> _Task to complete_: Reproduce, exactly and in full, the lines from the one with "21 juillet 2026" through the one with "Kräusel Velours Triumph und Mona" in the data below; drop pictures.

Stored data entries
- Opening Delimiter -
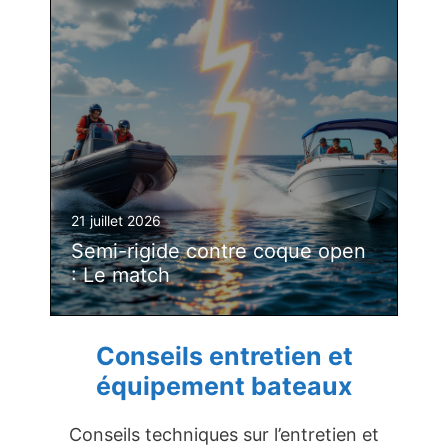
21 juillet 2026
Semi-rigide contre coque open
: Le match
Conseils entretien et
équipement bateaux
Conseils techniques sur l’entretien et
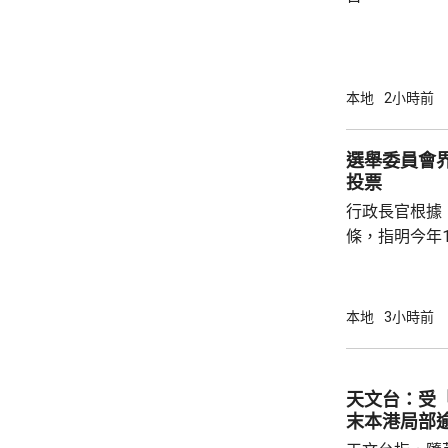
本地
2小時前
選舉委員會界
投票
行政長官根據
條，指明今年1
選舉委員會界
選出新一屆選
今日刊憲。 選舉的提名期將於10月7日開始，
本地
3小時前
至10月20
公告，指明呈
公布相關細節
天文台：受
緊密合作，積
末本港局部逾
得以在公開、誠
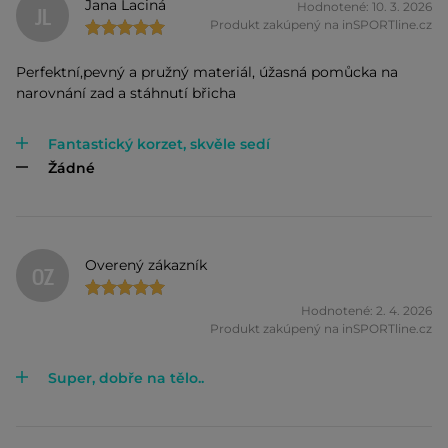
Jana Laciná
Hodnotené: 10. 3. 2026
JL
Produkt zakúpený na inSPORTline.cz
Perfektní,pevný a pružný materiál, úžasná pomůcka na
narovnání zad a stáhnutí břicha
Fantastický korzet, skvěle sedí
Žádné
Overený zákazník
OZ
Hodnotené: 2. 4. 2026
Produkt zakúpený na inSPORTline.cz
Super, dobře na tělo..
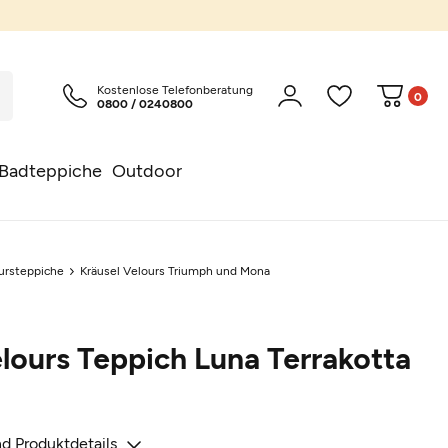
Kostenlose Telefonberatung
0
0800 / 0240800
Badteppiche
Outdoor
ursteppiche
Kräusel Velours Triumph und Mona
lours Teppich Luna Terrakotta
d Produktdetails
- Closing Delimiter -
- Opening Delimiter -
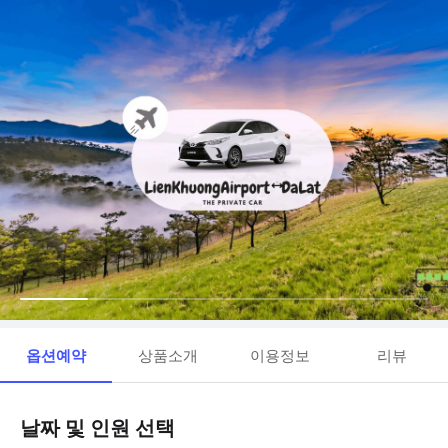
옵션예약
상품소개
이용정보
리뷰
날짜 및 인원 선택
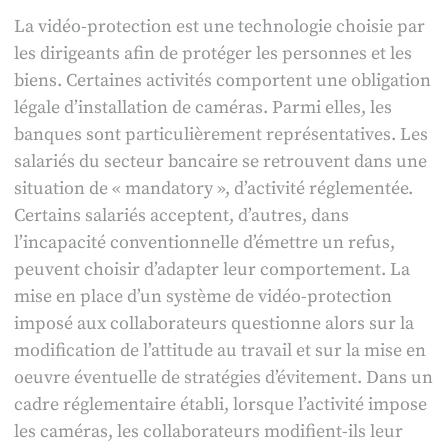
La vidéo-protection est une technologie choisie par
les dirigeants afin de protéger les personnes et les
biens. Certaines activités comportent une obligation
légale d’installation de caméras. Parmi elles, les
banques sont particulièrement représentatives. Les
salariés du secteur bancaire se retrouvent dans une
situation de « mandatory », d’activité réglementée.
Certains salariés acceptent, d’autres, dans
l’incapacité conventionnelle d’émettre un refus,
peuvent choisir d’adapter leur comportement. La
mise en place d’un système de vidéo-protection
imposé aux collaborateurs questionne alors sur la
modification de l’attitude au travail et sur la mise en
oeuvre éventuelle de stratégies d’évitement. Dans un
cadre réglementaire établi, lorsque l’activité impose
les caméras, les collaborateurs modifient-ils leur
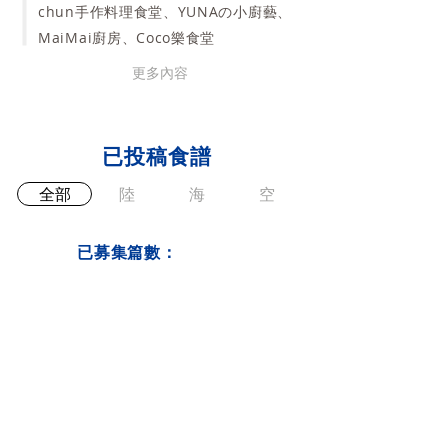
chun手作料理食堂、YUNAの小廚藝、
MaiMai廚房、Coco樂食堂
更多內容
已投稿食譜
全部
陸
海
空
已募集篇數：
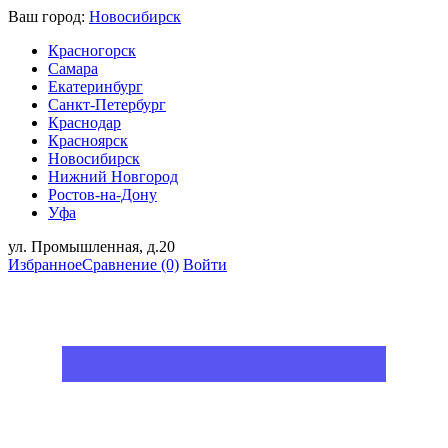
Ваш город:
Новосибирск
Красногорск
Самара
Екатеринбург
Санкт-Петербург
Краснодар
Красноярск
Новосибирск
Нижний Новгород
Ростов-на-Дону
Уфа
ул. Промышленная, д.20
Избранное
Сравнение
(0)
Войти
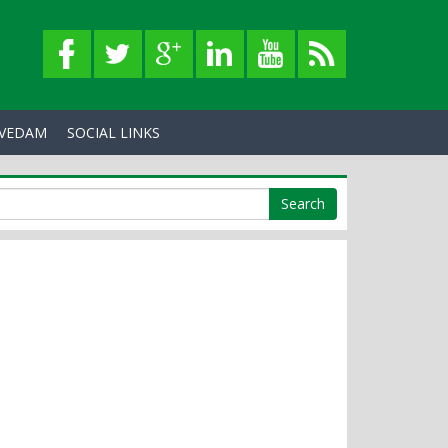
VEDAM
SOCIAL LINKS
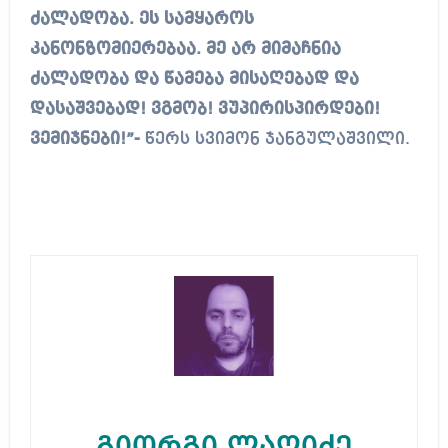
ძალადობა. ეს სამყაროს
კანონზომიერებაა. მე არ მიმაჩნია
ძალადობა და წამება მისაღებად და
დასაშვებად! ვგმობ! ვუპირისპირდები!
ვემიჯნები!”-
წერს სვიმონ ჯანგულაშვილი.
- Closing Delimiter -
- Opening Delimiter -
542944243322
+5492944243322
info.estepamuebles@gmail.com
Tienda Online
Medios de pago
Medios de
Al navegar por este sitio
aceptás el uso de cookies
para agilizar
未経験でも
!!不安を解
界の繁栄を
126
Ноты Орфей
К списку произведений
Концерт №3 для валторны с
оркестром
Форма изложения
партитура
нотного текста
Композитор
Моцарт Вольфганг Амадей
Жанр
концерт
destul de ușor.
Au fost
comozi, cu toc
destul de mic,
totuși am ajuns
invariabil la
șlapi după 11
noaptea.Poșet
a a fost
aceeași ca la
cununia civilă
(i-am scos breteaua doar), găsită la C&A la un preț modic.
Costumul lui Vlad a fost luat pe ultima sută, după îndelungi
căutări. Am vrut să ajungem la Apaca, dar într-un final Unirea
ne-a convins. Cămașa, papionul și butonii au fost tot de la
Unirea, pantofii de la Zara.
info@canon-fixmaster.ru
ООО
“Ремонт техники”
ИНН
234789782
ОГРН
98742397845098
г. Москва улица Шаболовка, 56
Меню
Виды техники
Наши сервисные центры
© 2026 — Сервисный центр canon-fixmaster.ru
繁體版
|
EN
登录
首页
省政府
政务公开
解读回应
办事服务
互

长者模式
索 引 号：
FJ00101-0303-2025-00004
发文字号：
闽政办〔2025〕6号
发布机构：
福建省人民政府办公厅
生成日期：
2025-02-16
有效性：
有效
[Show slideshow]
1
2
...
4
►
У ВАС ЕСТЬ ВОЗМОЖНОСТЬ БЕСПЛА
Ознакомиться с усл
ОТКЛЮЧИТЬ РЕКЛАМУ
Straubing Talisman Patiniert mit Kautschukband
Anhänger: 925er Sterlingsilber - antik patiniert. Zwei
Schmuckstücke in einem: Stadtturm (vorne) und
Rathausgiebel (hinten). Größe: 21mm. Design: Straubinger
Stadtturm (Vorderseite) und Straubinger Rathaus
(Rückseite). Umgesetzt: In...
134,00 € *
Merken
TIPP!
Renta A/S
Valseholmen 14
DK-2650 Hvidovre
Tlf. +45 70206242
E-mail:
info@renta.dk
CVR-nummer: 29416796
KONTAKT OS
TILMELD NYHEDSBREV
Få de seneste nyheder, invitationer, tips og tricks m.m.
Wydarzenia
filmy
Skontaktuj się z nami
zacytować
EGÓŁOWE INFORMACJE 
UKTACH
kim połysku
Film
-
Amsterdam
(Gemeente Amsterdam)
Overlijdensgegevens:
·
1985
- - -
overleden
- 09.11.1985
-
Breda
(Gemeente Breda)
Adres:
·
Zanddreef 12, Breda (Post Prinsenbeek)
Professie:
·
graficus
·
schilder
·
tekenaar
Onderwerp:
- Closing Delimiter -
> _Exercise solution_:
21 juillet 2026
Semi-rigide contre coque open
: Le match
Conseils entretien et
équipement bateaux
Conseils techniques sur l’entretien et
本地
2小時前
選舉委員會界
投票
行政長官根據
條，指明今年1
選舉委員會界
選出新一屆選
今日刊憲。 選舉的提名期將於10月7日開始，
本地
3小時前
至10月20
公告，指明呈
公布相關細節
天文台：受
緊密合作，積
末本港局部逾
得以在公開、誠
Jana Laciná
Hodnotené: 10. 3. 2026
JL
Produkt zakúpený na inSPORTline.cz
Perfektní,pevný a pružný materiál, úžasná pomůcka na
narovnání zad a stáhnutí břicha
Fantastický korzet, skvěle sedí
Žádné
Overený zákazník
OZ
Hodnotené: 2. 4. 2026
Produkt zakúpený na inSPORTline.cz
Super, dobře na tělo..
Kostenlose Telefonberatung
0
0800 / 0240800
Badteppiche
Outdoor
ursteppiche
Kräusel Velours Triumph und Mona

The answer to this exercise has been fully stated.